In two talks Saturday, Feb. 16, 2013, at the conference of the American Association for the Advancement of Science in Boston, Sheila Blumstein, the Albert D. Mead Professor of Cognitive, Linguistic, and Psychological Sciences at Brown University, will describe how she has been translating decades of brain science research into a potential therapy for improving speech production in these patients. Blumstein will speak at a news briefing at 10 a.m. and at a symposium at 3 p.m.
About 80,000 people develop aphasia each year in the United States alone. Nearly all of these individuals have difficulty speaking. For example, some patients (nonfluent aphasics) have trouble producing sounds clearly, making it frustrating for them to speak and difficult for them to be understood. Other patients (fluent aphasics) may select the wrong sound in a word or mix up the order of the sounds. In the latter case, “kitchen” can become “chicken.” Blumstein’s idea is to use guided speech to help people who have suffered stroke-related brain damage to rebuild their neural speech infrastructure.
Blumstein has been studying aphasia and the neural basis of language her whole career. She uses brain imaging, acoustic analysis, and other lab-based techniques to study how the brain maps sound to meaning and meaning to sound.

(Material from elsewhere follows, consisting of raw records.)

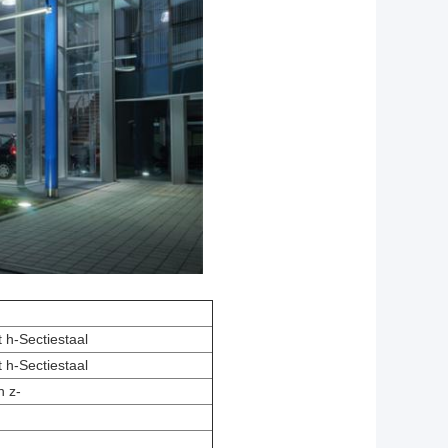
h-Sectiestaal
h-Sectiestaal
n z-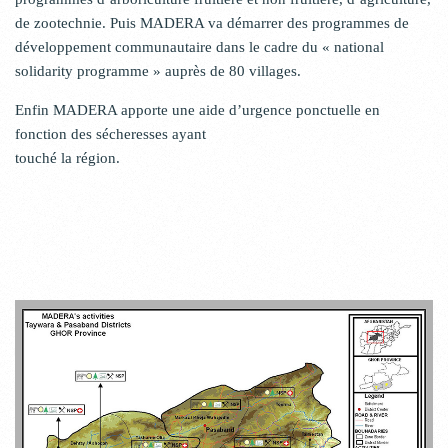
de zootechnie. Puis MADERA va démarrer des programmes de
développement communautaire dans le cadre du « national
solidarity programme » auprès de 80 villages.
Enfin MADERA apporte une aide d’urgence ponctuelle en
fonction des sécheresses ayant
touché la région.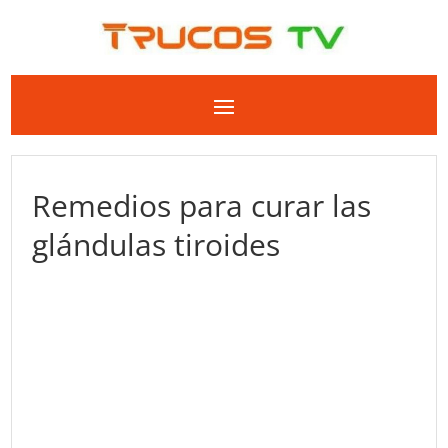
Remedios para curar las
glándulas tiroides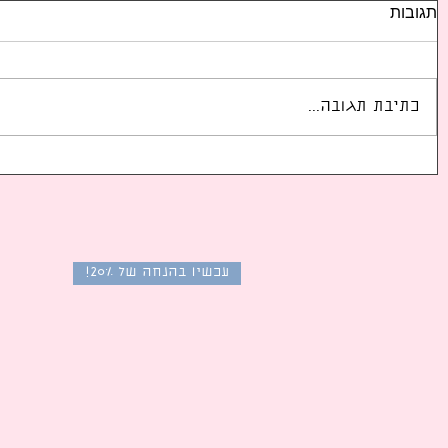
תגובות
כתיבת תגובה...
רייטינג צפייה של דרמות
רייטינג צפי
קוריאניות פופולריות בקוריאה
קוריאניות פ
בחודש פברואר 2026: הסדרות
המשודרות ברשתות הטלוויזיה
המשודרות ב
בדרום קוריאה
בדרום קוריא
עכשיו בהנחה של 20%!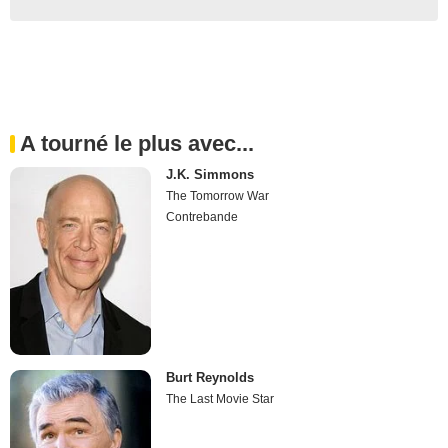
A tourné le plus avec...
J.K. Simmons
The Tomorrow War
Contrebande
Burt Reynolds
The Last Movie Star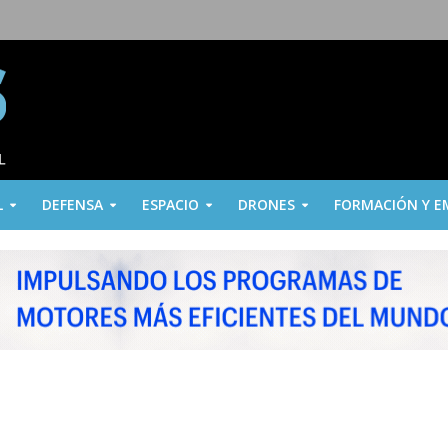
L
DEFENSA
ESPACIO
DRONES
FORMACIÓN Y E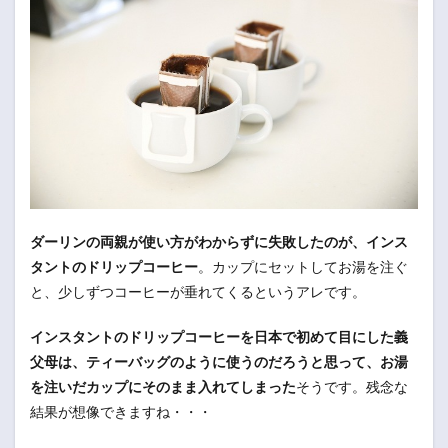
ダーリンの両親が使い方がわからずに失敗したのが、インス
タントのドリップコーヒー
。カップにセットしてお湯を注ぐ
と、少しずつコーヒーが垂れてくるというアレです。
インスタントのドリップコーヒーを日本で初めて目にした義
父母は、ティーバッグのように使うのだろうと思って、お湯
を注いだカップにそのまま入れてしまった
そうです。残念な
結果が想像できますね・・・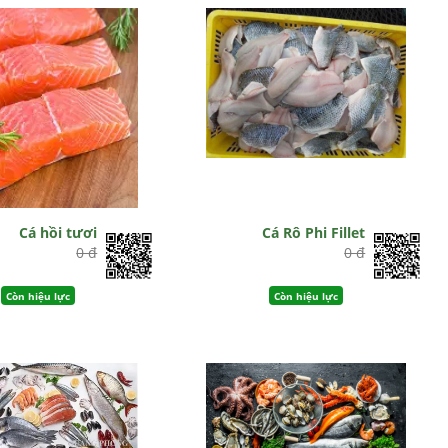
Cá hồi tươi
Cá Rô Phi Fillet
0 đ
0 đ
Còn hiệu lực
Còn hiệu lực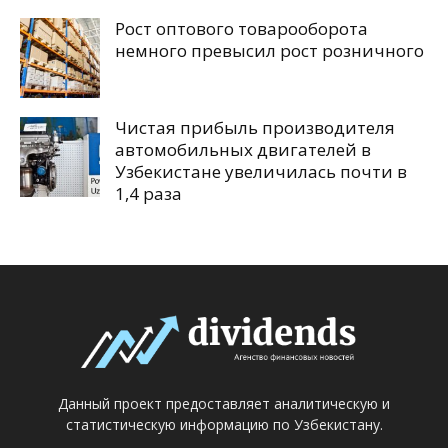
Рост оптового товарооборота
немного превысил рост розничного
Чистая прибыль производителя
автомобильных двигателей в
Узбекистане увеличилась почти в
1,4 раза
Данный проект предоставляет аналитическую и
статистическую информацию по Узбекистану.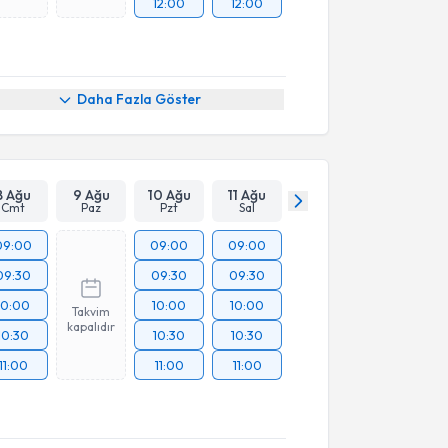
12:00
12:00
Daha Fazla Göster
8 Ağu
9 Ağu
10 Ağu
11 Ağu
Cmt
Paz
Pzt
Sal
09:00
09:00
09:00
09:30
09:30
09:30
10:00
10:00
10:00
Takvim
kapalıdır
10:30
10:30
10:30
11:00
11:00
11:00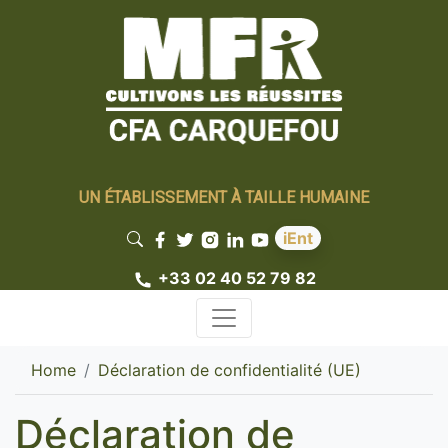
UN ÉTABLISSEMENT À TAILLE HUMAINE
iEnt
+33 02 40 52 79 82
Home
Déclaration de confidentialité (UE)
Déclaration de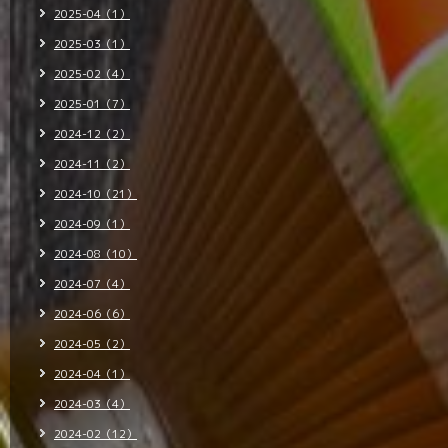
2025-04（1）
2025-03（1）
2025-02（4）
2025-01（7）
2024-12（2）
2024-11（2）
2024-10（21）
2024-09（1）
2024-08（10）
2024-07（4）
2024-06（6）
2024-05（2）
2024-04（1）
2024-03（4）
2024-02（12）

What Blumstein and other scientists believe is that the brain organizes words into networks, linked both by similarity of meaning and similarity of sound. To say “pear,” a speaker will also activate other competing words like “apple” (which competes in meaning) and “bear”(which competes in sound). Despite this competition, normal speakers are able to select the correct word.
In a study published in the Journal of Cognitive Neuroscience in 2010, for example, she and her co-authors used functional magnetic resonance imaging to track neural activation patterns in the brains of 18 healthy volunteers as they spoke English words that had similar sounding “competitors” (“cape” and “gape” differ subtly in the first consonant by voicing, i.e. the timing of the onset of vocal cord vibration). Volunteers also spoke words without similar sounding competitors (“cake” has no voiced competitor in English; gake is not a word). What the researchers found is that neural activation within a network of brain regions was modulated differently when subjects said words that had competitors versus words that did not.
One way this competition-mediated difference is apparent in speech production is that words with competitors are produced differently from words that do not have competitors. For example, the voicing of the “t” in “tot” (with a voiced competitor ‘dot’) is produced with more voicing than the “t” in “top” (there is no ‘dop’ in English). Through acoustic analysis of the speech of people with aphasia, Blumstein has shown that this difference persists, suggesting that their word networks are still largely intact.
An experimental therapy
The therapy Blumstein has begun testing takes advantage of what she and colleagues have learned about these networks.
“We believe that although the network infrastructure is relatively spared in aphasia, the word representations themselves aren’t as strongly activated as they are in normal subjects, leading to speech production impairments,” she said. “Our goal is to strengthen these word representations. In doing so it should not only improve production of trained words, but also have a cascading effect and strengthen the representations of words that are part of that word’s network.”
Much like physical therapy seeks to restore movement by guiding a patient through particularly crucial motions, Blumstein’s therapy is designed to restrengthen how the brain accesses its network to produce words by engaging patients in a series of carefully designed utterances.
“We hope to build up the representation of that word and at the same time influence its whole network,” she said.
Overall the therapy is designed to last 10 weeks with two sessions a week. In one step of the regimen, a classic technique, a therapist will ask patients to repeat certain training words with a deliberate, melodic intonation. The next session the therapy would repeat those words without the chant-like tone.
“Having to produce words under different speaking conditions shapes and strengthens underlying word representations,” said Blumstein, who is affiliated with the Brown Institute for Brain Science.
Confronting the delicate distinctions of words in the network head-on, Blumstein asks patients to say words that sound similar. “Pear” and “Bear” for example. Explicitly saying similar words, Blumstein said, requires that their differences be accentuated, thus helping strengthen the brain’s ability to distinguish them.
Finally the therapy builds upon these earlier exercises by encouraging patients to repeat words they have not been practicing. A patient’s ability to correctly repeat untrained words is an important test of whether the therapy can generalize to the broader networks of the training words.
In early testing with four patients, two fluent and two nonfluent, Blumstein said she has seen good results. After only two proof-of-concept sessions — one week’s worth of training — three of four patients showed improved precision in producing similar sounding trained and untrained words, as measured via computer-assisted acoustic analysis. The patients also produced fewer speaking errors and had to try fewer times to say what they were supposed to.
If the therapy proves successful, Blumstein said, one effect she’ll be watching for is whether it allows people with aphasia to speak more, not just more accurately. That would represent the fullest restoration of expression and language communication.